Nous avons lu entièrement ces trois tomes - peu doivent l’avoir fait, car cet exercice est particulièrement rébarbatif et - cela n’étonnera pas grand monde - c’est accablant. Les rares éléments positifs que nous pourrons citer, il faudra attendre de les voir appliquer pour s’en féliciter, la propension de la mairie à raconter n’importe quoi et à affirmer l’inverse de ce qu’ils font ou feront est bien connu. Quant au reste…
Si ce document consistait réellement à proposer des solutions pour améliorer la situation, il aurait fallu d’abord établir un diagnostic détaillé de la situation parisienne actuelle. Ce diagnostic aurait probablement été irrecevable (car on ne donne pas un audit à faire à ceux qui sont les principaux responsables d’une situation), mais même cela n’a pas été fait, à moins que l’on ose appeler ainsi ce qui constitue le tome 1 de cette entreprise, dont nous parlerons ici avant de consacrer deux prochains articles aux deux autres tomes.

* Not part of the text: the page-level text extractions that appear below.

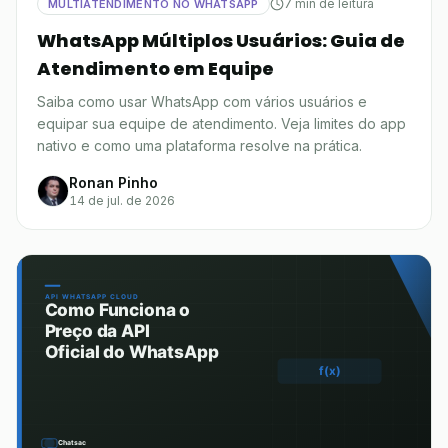
7 min de leitura
MULTIATENDIMENTO NO WHATSAPP
WhatsApp Múltiplos Usuários: Guia de
Atendimento em Equipe
Saiba como usar WhatsApp com vários usuários e
equipar sua equipe de atendimento. Veja limites do app
nativo e como uma plataforma resolve na prática.
Ronan Pinho
14 de jul. de 2026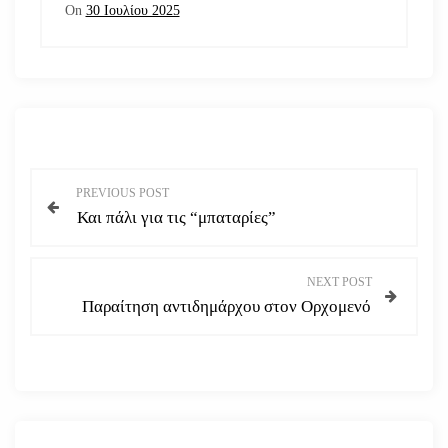
On
30 Ιουλίου 2025
Π
PREVIOUS POST
Και πάλι για τις “μπαταρίες”
λ
ο
NEXT POST
Παραίτηση αντιδημάρχου στον Ορχομενό
ή
γ
η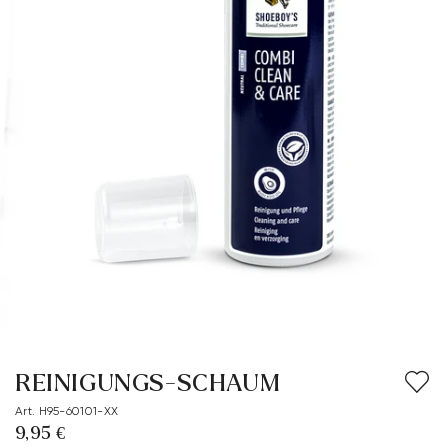
REINIGUNGS-SCHAUM
Art. H95-60101-XX
9,95 €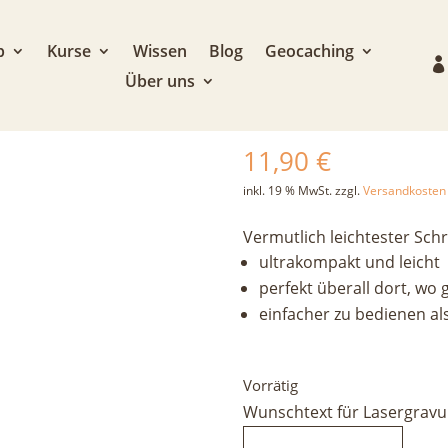
rakompakt
p
Kurse
Wissen
Blog
Geocaching
Über uns
Grivel Plume 
11,90
€
inkl. 19 % MwSt.
zzgl.
Versandkosten
Vermutlich leichtester Sch
ultrakompakt und leicht
perfekt überall dort, wo
einfacher zu bedienen al
Vorrätig
Wunschtext für Lasergravu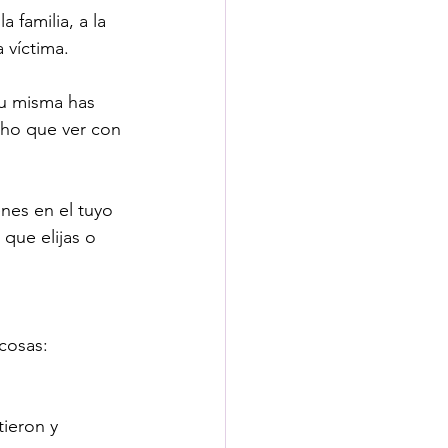
 familia, a la 
 víctima. 
tu misma has 
cho que ver con 
enes en el tuyo 
que elijas o 
cosas:
ieron y 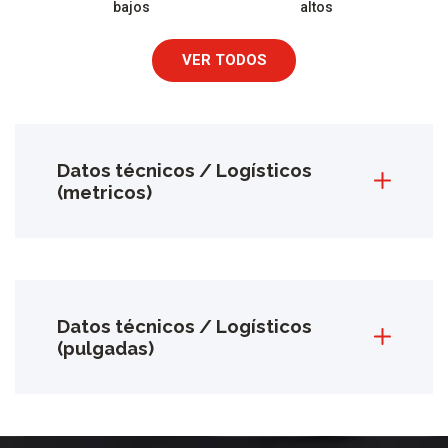
bajos
altos
VER TODOS
Datos técnicos / Logísticos
(metricos)
Datos técnicos / Logísticos
(pulgadas)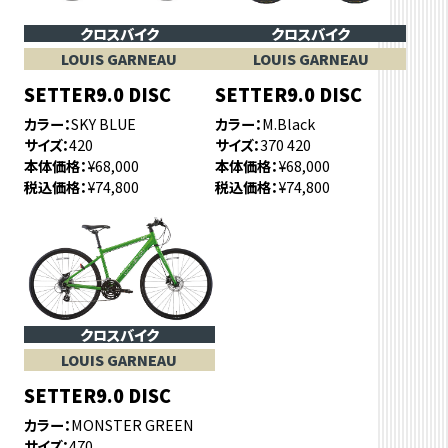
クロスバイク
クロスバイク
LOUIS GARNEAU
LOUIS GARNEAU
SETTER9.0 DISC
SETTER9.0 DISC
カラー
SKY BLUE
カラー
M.Black
サイズ
420
サイズ
370 420
本体価格
¥68,000
本体価格
¥68,000
税込価格
¥74,800
税込価格
¥74,800
クロスバイク
LOUIS GARNEAU
SETTER9.0 DISC
カラー
MONSTER GREEN
サイズ
470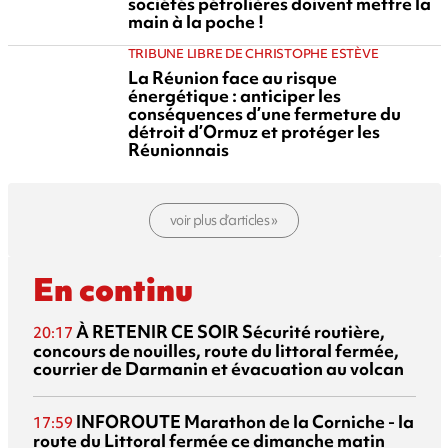
sociétés pétrolières doivent mettre la
main à la poche !
TRIBUNE LIBRE DE CHRISTOPHE ESTÈVE
La Réunion face au risque
énergétique : anticiper les
conséquences d’une fermeture du
détroit d’Ormuz et protéger les
Réunionnais
voir plus d’articles »
En continu
À RETENIR CE SOIR
Sécurité routière,
20:17
concours de nouilles, route du littoral fermée,
courrier de Darmanin et évacuation au volcan
INFOROUTE
Marathon de la Corniche - la
17:59
route du Littoral fermée ce dimanche matin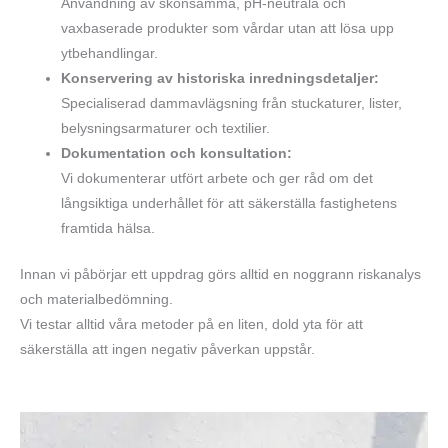
Användning av skonsamma, pH-neutrala och
vaxbaserade produkter som vårdar utan att lösa upp
ytbehandlingar.
Konservering av historiska inredningsdetaljer:
Specialiserad dammavlägsning från stuckaturer, lister,
belysningsarmaturer och textilier.
Dokumentation och konsultation:
Vi dokumenterar utfört arbete och ger råd om det
långsiktiga underhållet för att säkerställa fastighetens
framtida hälsa.
Innan vi påbörjar ett uppdrag görs alltid en noggrann riskanalys
och materialbedömning.
Vi testar alltid våra metoder på en liten, dold yta för att
säkerställa att ingen negativ påverkan uppstår.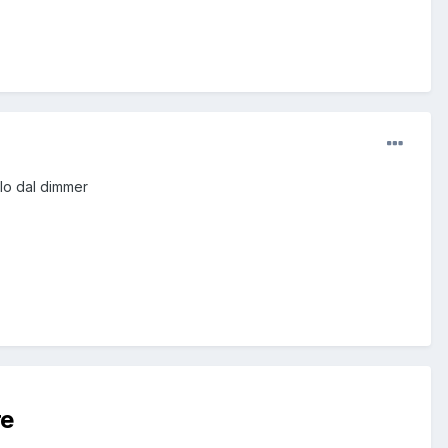
ilo dal dimmer
re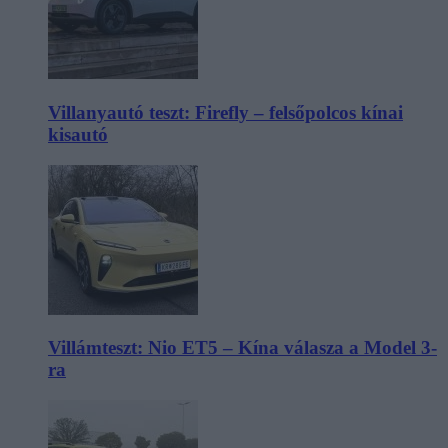
Villanyautó teszt: Firefly – felsőpolcos kínai
kisautó
Villámteszt: Nio ET5 – Kína válasza a Model 3-
ra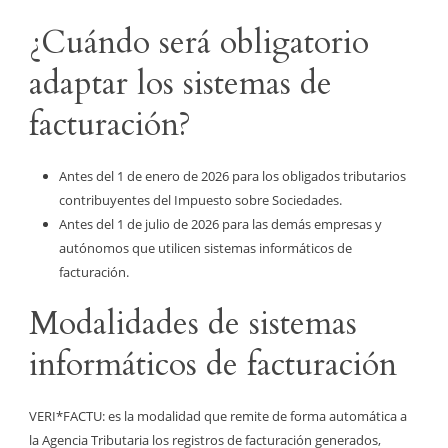
¿Cuándo será obligatorio
adaptar los sistemas de
facturación?
Antes del 1 de enero de 2026 para los obligados tributarios
contribuyentes del Impuesto sobre Sociedades.
Antes del 1 de julio de 2026 para las demás empresas y
autónomos que utilicen sistemas informáticos de
facturación.
Modalidades de sistemas
informáticos de facturación
VERI*FACTU: es la modalidad que remite de forma automática a
la Agencia Tributaria los registros de facturación generados,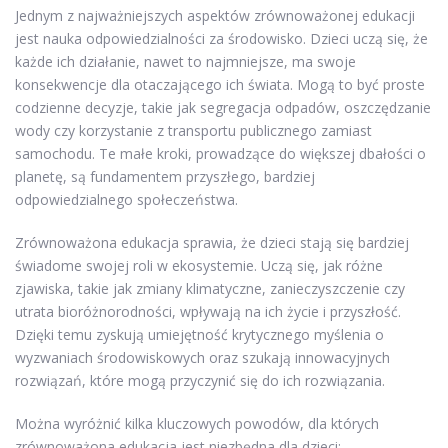
Jednym z najważniejszych aspektów zrównoważonej edukacji
jest nauka odpowiedzialności za środowisko. Dzieci uczą się, że
każde ich działanie, nawet to najmniejsze, ma swoje
konsekwencje dla otaczającego ich świata. Mogą to być proste
codzienne decyzje, takie jak segregacja odpadów, oszczędzanie
wody czy korzystanie z transportu publicznego zamiast
samochodu. Te małe kroki, prowadzące do większej dbałości o
planetę, są fundamentem przyszłego, bardziej
odpowiedzialnego społeczeństwa.
Zrównoważona edukacja sprawia, że dzieci stają się bardziej
świadome swojej roli w ekosystemie. Uczą się, jak różne
zjawiska, takie jak zmiany klimatyczne, zanieczyszczenie czy
utrata bioróżnorodności, wpływają na ich życie i przyszłość.
Dzięki temu zyskują umiejętność krytycznego myślenia o
wyzwaniach środowiskowych oraz szukają innowacyjnych
rozwiązań, które mogą przyczynić się do ich rozwiązania.
Można wyróżnić kilka kluczowych powodów, dla których
zrównoważona edukacja jest niezbędna dla dzieci:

Un tome 1 qui donne tout de suite le la. Il commence - on ne rit pas - par une longue citation de Victor Hugo tirée de « Choses vues ». « Guerre aux démolisseurs » aurait été mieux choisi… Et que lit-on ici sous la plume de Hugo ? « Au moment où nous sommes, la coalition nocturne des vieux préjugés et des vieux régimes triomphe, et croit Paris en détresse, à peu près comme les sauvages croient le soleil en danger pendant l’éclipse ». Cette phrase, replacée dans le contexte contemporain, fait donc dire à l’écrivain amoureux du patrimoine l’inverse de ce qu’il dirait s’il pouvait voir le résultat de la politique municipale aujourd’hui : ceux qui dénoncent la détresse dans laquelle se trouve Paris (et le terme est faible) sont les mêmes que des « sauvages » qui « croient le soleil en danger pendant l’éclipse ». Tout va donc pour le mieux dans le Paris magique d’Anne Hidalgo. Elle le dit elle-même d’ailleurs au début de sa très courte introduction : « Paris vit une double transformation qui la rend à la fois plus belle et plus agréable avec un air plus pur ». Comment penser un instant que ce qui va suivre ce témoignage d’autosatisfaction proposera des solutions à un problème qui, manifestement, ne se pose pas. Paris est plus belle et voilà comment nous allons poursuivre dans cette voie…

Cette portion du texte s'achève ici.